### YOUR OBJECTIVE
Output the data below only from the line containing "全屏查看。 您还可以执行基本的照片编辑任务，例如旋" up to and including the line containing "Создать резюме", exact and with the pictures left out.
******************************
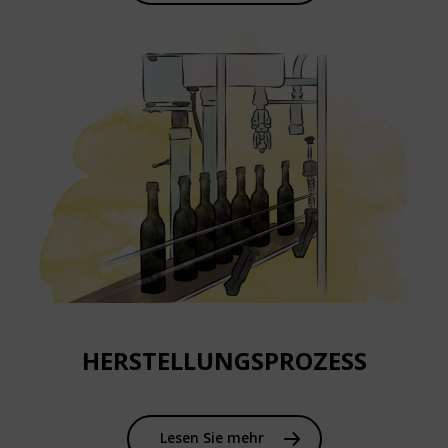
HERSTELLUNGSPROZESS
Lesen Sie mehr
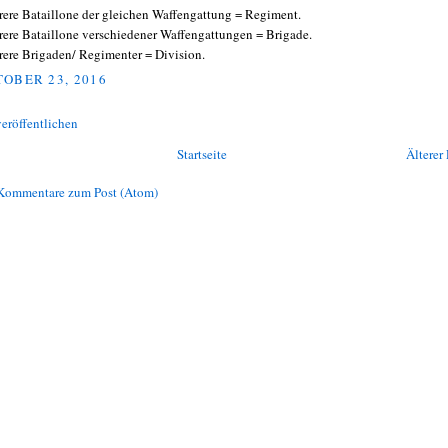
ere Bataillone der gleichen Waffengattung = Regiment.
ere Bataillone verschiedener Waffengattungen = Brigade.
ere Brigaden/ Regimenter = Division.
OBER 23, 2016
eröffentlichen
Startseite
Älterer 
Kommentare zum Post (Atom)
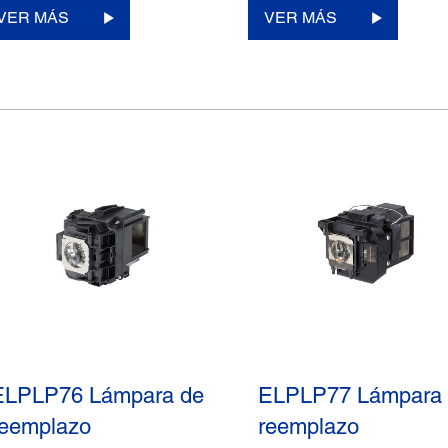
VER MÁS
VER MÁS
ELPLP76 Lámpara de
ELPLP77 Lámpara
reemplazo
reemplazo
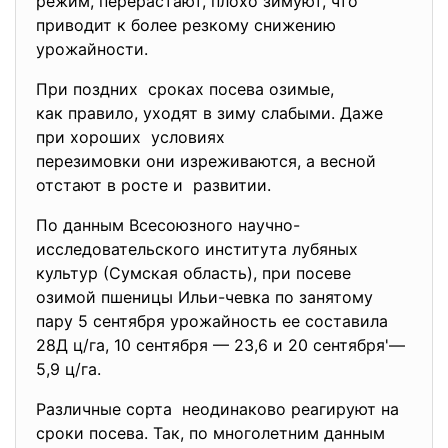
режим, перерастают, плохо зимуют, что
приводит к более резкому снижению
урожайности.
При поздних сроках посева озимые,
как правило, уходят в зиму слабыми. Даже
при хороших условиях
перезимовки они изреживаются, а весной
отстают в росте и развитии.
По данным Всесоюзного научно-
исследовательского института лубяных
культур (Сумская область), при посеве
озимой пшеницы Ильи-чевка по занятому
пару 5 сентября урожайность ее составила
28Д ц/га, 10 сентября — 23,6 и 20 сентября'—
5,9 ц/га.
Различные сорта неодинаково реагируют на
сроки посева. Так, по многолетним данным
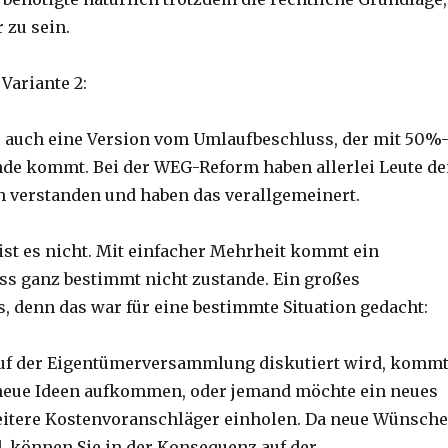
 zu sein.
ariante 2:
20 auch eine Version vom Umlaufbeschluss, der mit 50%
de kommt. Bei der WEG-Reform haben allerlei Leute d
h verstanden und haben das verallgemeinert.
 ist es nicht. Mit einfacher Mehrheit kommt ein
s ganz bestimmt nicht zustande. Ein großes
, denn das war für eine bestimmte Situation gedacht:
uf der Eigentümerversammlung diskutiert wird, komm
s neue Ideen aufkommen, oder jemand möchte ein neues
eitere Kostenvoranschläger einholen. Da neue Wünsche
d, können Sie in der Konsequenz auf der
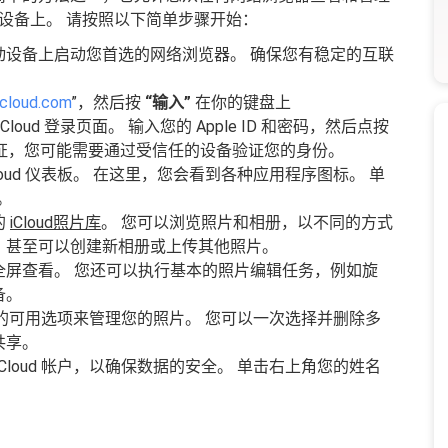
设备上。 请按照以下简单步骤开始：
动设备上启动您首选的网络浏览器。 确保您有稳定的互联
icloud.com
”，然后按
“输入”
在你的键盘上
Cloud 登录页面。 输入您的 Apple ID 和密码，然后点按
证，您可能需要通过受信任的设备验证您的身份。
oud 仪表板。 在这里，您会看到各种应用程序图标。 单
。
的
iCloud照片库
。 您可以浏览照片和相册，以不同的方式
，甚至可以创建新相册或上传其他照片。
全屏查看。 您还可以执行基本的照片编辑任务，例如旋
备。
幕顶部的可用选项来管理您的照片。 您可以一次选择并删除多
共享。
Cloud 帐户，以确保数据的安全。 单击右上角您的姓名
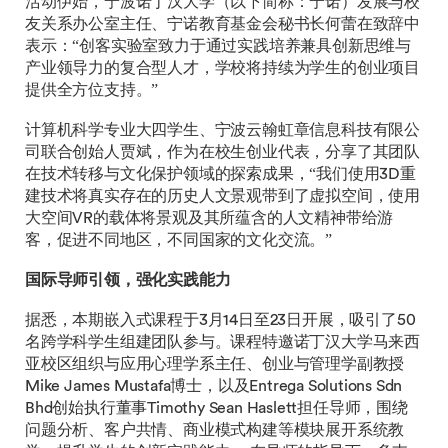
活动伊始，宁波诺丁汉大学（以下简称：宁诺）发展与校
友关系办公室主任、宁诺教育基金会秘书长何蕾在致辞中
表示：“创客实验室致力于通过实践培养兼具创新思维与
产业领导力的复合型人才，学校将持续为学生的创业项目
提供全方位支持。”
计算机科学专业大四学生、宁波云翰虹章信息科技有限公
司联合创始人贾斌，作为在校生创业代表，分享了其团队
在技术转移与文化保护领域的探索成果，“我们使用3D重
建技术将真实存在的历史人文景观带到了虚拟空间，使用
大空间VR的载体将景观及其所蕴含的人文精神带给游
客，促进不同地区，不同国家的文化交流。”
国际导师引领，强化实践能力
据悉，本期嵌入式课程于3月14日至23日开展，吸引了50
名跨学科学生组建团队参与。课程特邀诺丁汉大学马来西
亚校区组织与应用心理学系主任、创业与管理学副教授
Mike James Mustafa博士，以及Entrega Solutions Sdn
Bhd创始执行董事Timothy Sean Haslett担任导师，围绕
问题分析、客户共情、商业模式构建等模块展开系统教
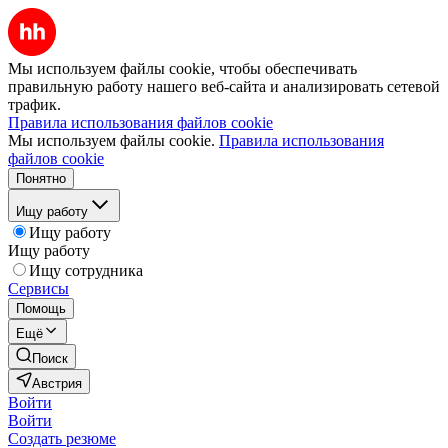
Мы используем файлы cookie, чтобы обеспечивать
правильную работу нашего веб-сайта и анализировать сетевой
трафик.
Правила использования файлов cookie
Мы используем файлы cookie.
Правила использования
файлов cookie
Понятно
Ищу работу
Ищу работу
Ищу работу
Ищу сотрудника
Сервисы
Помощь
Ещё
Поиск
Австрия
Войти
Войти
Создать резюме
******************************
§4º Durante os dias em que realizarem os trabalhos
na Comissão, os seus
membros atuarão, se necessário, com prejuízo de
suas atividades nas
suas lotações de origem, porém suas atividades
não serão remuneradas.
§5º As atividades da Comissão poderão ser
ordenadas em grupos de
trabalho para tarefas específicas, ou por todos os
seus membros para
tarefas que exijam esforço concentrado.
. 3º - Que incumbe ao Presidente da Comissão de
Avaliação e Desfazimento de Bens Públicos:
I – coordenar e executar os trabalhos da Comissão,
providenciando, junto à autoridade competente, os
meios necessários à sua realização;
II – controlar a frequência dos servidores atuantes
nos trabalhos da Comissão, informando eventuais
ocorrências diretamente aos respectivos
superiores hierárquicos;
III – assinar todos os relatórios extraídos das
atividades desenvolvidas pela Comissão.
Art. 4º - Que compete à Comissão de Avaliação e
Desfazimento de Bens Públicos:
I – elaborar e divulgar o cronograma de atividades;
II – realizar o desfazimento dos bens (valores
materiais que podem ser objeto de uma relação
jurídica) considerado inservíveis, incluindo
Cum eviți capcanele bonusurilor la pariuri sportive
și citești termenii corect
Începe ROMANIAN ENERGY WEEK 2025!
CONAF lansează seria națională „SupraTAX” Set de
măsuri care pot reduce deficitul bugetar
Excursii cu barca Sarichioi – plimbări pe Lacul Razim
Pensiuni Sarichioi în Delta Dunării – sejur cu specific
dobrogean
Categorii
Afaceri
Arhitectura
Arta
******************************
### RESPONSE TO THIS EXERCISE
全屏查看。 您还可以执行基本的照片编辑任务，例如旋
备。
幕顶部的可用选项来管理您的照片。 您可以一次选择并删除多
共享。
Cloud 帐户，以确保数据的安全。 单击右上角您的姓名
活动伊始，宁波诺丁汉大学（以下简称：宁诺）发展与校
友关系办公室主任、宁诺教育基金会秘书长何蕾在致辞中
表示：“创客实验室致力于通过实践培养兼具创新思维与
产业领导力的复合型人才，学校将持续为学生的创业项目
提供全方位支持。”
计算机科学专业大四学生、宁波云翰虹章信息科技有限公
司联合创始人贾斌，作为在校生创业代表，分享了其团队
在技术转移与文化保护领域的探索成果，“我们使用3D重
建技术将真实存在的历史人文景观带到了虚拟空间，使用
大空间VR的载体将景观及其所蕴含的人文精神带给游
客，促进不同地区，不同国家的文化交流。”
国际导师引领，强化实践能力
据悉，本期嵌入式课程于3月14日至23日开展，吸引了50
名跨学科学生组建团队参与。课程特邀诺丁汉大学马来西
亚校区组织与应用心理学系主任、创业与管理学副教授
Mike James Mustafa博士，以及Entrega Solutions Sdn
Bhd创始执行董事Timothy Sean Haslett担任导师，围绕
问题分析、客户共情、商业模式构建等模块展开系统教
Мы используем файлы cookie, чтобы обеспечивать
правильную работу нашего веб-сайта и анализировать сетевой
трафик.
Правила использования файлов cookie
Мы используем файлы cookie.
Правила использования
файлов cookie
Понятно
Ищу работу
Ищу работу
Ищу работу
Ищу сотрудника
Сервисы
Помощь
Ещё
Поиск
Австрия
Войти
Войти
Создать резюме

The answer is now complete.